LIFE Magazine had established itself as the war magazine during World War II by offering serious coverage of events complete with trademark photos and even original artwork that they commissioned from top U.S. artists. From time to time they’d still show their lighter side with features such as the famous Veronica Lake article which trumpeted the troubles that a Peek-A-Boo hairstyle could cause while working in a factory.
The photojournalism of LIFE and LOOK flourished in the fifties, but both were in steep decline by the late 1960’s. Cowles would view television as the major villain contributing to the demise of his LOOK Magazine. Founder of Time Inc. Henry R. Luce would die in 1967, which certainly couldn’t have helped LIFE’s fortune. By 1969 the issues were growing smaller and LIFE Magazine was again losing money. Competitor Saturday Evening Post would fold in February 1969 and LOOK was in a lot of trouble itself before finally calling it quits with their last issue dated October 19, 1971. LIFE Magazine would hold on for just over one more year, ceasing publication themselves with the December 23, 1972 issue, their special double-issue Year in Pictures edition.

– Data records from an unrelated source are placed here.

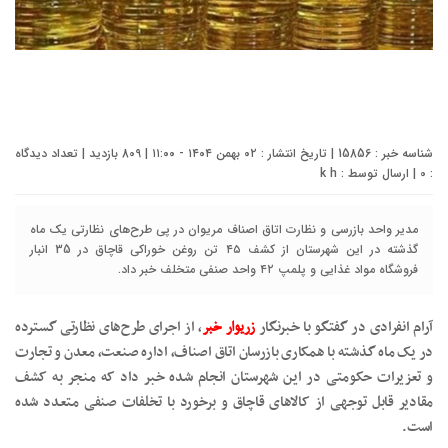
شناسه خبر : 15856 | تاریخ انتشار : ۰۲ بهمن ۱۴۰۴ - ۱۱:۰۰ | 809 بازدید | تعداد دیدگاه
:
0
| ارسال توسط :
k h
مدیر واحد بازرسی و نظارت اتاق اصناف مریوان در پی طرح‌های نظارتی یک ماه
گذشته در این شهرستان از کشف ۴۵ تن روغن خوراکی قاچاق در 35 انبار
فروشگاه مواد غذایی و پلمپ ۴۲ واحد صنفی متخلف خبر داد.
آرام انفرادی در گفتگو با خبرنگار
زریوار خبر
، از اجرای طرح‌های نظارتی گسترده
در یک ماه گذشته با همکاری بازرسان اتاق اصناف، اداره صنعت، معدن و تجارت
و تعزیرات حکومتی در این شهرستان انجام شده خبر داد که منجر به کشف
مقادیر قابل توجهی از کالاهای قاچاق و برخورد با تخلفات صنفی متعدد شده
است.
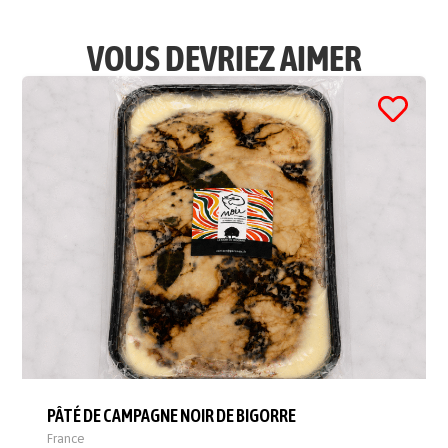
VOUS DEVRIEZ AIMER
PÂTÉ DE CAMPAGNE NOIR DE BIGORRE
France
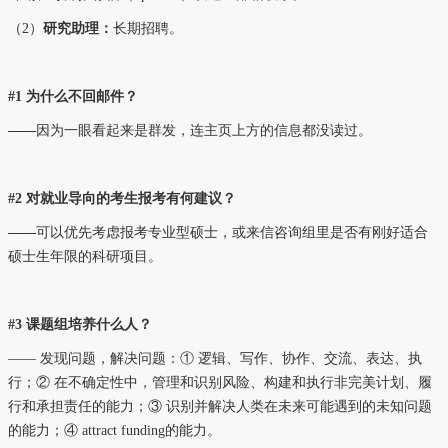
（2）
研究助理：
长期招聘。
#1 为什么不回邮件？
——
因为一眼看起来是群发，连主页上方的信息都没读过。
#2 对就业导向的考生报考有何建议？
——
可以优先考虑报考专业型硕士，或来信咨询组里是否有刚好适合
硕士生年限的科研项目。
#3 课题组
培养什么人？
—— 发现问题，解决问题：① 逻辑、写作、协作、交流、表达、执
行；② 在不确定性中，管理和识别风险、构建和执行非完美计划、履
行和承担责任的能力；③ 识别并解决人类在未来可能遇到的未知问题
的能力；④ attract funding的能力。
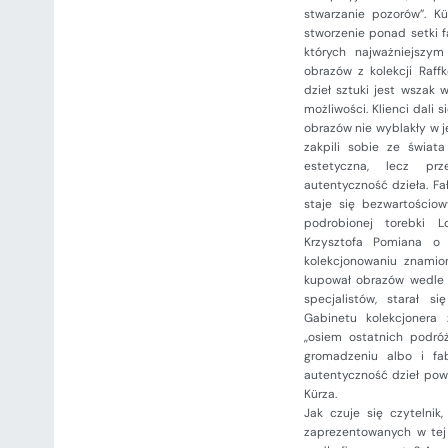
stwarzanie pozorów”. Kü
stworzenie ponad setki f
których najważniejszy
obrazów z kolekcji Raff
dzieł sztuki jest wszak
możliwości. Klienci dali 
obrazów nie wyblakły w je
zakpili sobie ze świat
estetyczna, lecz pr
autentyczność dzieła. Fał
staje się bezwartościo
podrobionej torebki L
Krzysztofa Pomiana o 
kolekcjonowaniu znamio
kupował obrazów wedle w
specjalistów, starał s
Gabinetu kolekcjonera 
„osiem ostatnich podró
gromadzeniu albo i fa
autentyczność dzieł pow
Kürza.
Jak czuje się czytelnik
zaprezentowanych w tej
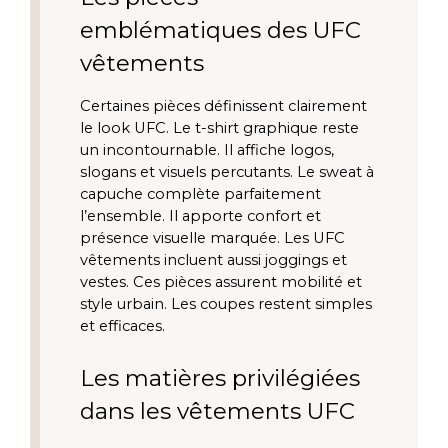
emblématiques des UFC
vêtements
Certaines pièces définissent clairement
le look UFC. Le t-shirt graphique reste
un incontournable. Il affiche logos,
slogans et visuels percutants. Le sweat à
capuche complète parfaitement
l’ensemble. Il apporte confort et
présence visuelle marquée. Les UFC
vêtements incluent aussi joggings et
vestes. Ces pièces assurent mobilité et
style urbain. Les coupes restent simples
et efficaces.
Les matières privilégiées
dans les vêtements UFC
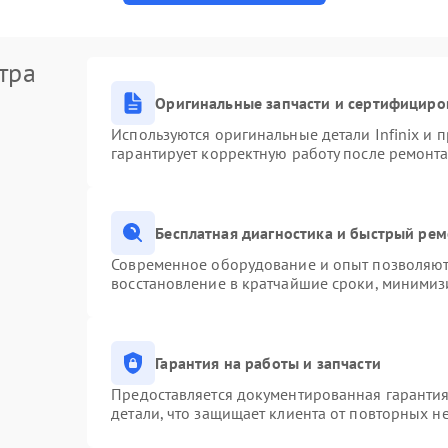
тра
Оригинальные запчасти и сертифициро
Используются оригинальные детали Infinix и
гарантирует корректную работу после ремонта
Бесплатная диагностика и быстрый ре
Современное оборудование и опыт позволяют 
восстановление в кратчайшие сроки, минимизи
Гарантия на работы и запчасти
Предоставляется документированная гаранти
детали, что защищает клиента от повторных н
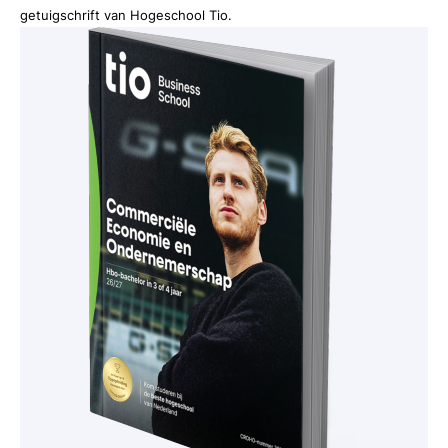
getuigschrift van Hogeschool Tio.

LIFE Magazine was back as soon as 1973 publishing two special issues each year from 1973 through 1977 before returning as a monthly in 1978, but for collectors it’s that grand initial run from 1936-1972 which interests us. LIFE and LOOK Magazine are affordable collectibles, with even key issues usually running no more than $100 in nice shape and most available for just $4-$6 in average condition. The covers as well as the lavishly illustrated contents assure that both magazines will be collected by others in the future as well.
Sources:
- Kunhardt Jr., Philip B. Life the First Fifty Years, 1936-1986. Time, Inc., 1986.
- Tebbel, John and Mary Ellen Zuckerman. The Magazine in America, 1741-1990. New York, Oxford University Press: 1991.